* Aim of the task *
Repeat only the stretch of lines below that runs from the line with "Xr Compose versione 1.0.0-alpha14" through the line with "Compose Material 3 versione 1.5.0-alpha19", unaltered.

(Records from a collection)
'''

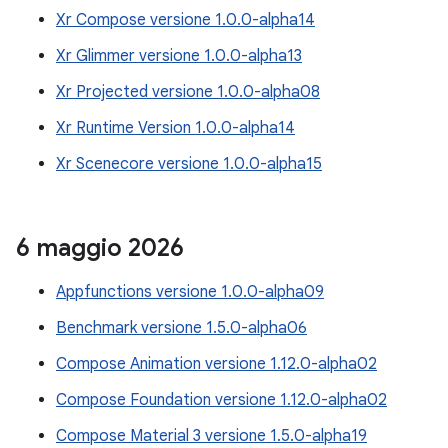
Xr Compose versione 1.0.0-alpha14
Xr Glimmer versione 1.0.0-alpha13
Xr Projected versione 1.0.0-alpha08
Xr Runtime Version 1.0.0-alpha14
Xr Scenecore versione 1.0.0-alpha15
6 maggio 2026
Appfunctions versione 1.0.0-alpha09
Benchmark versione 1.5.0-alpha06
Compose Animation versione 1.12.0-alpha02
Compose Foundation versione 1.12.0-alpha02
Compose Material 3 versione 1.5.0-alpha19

'''
'''

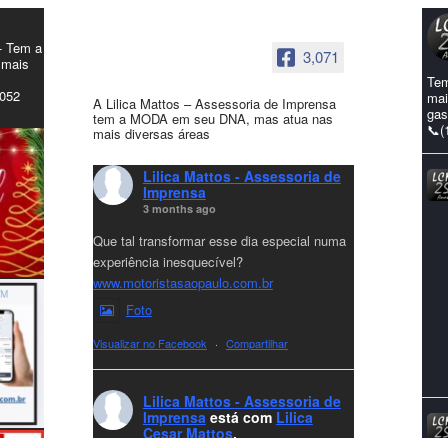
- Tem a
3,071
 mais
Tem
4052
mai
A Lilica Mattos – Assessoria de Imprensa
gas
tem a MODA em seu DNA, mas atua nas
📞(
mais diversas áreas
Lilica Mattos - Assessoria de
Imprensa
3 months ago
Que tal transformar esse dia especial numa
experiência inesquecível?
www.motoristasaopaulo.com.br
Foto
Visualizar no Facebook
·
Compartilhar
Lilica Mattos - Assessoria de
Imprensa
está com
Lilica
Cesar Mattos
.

'''

* Answer to the exercise *
Xr Compose versione 1.0.0-alpha14
Xr Glimmer versione 1.0.0-alpha13
Xr Projected versione 1.0.0-alpha08
Xr Runtime Version 1.0.0-alpha14
Xr Scenecore versione 1.0.0-alpha15
6 maggio 2026
Appfunctions versione 1.0.0-alpha09
Benchmark versione 1.5.0-alpha06
Compose Animation versione 1.12.0-alpha02
Compose Foundation versione 1.12.0-alpha02
Compose Material 3 versione 1.5.0-alpha19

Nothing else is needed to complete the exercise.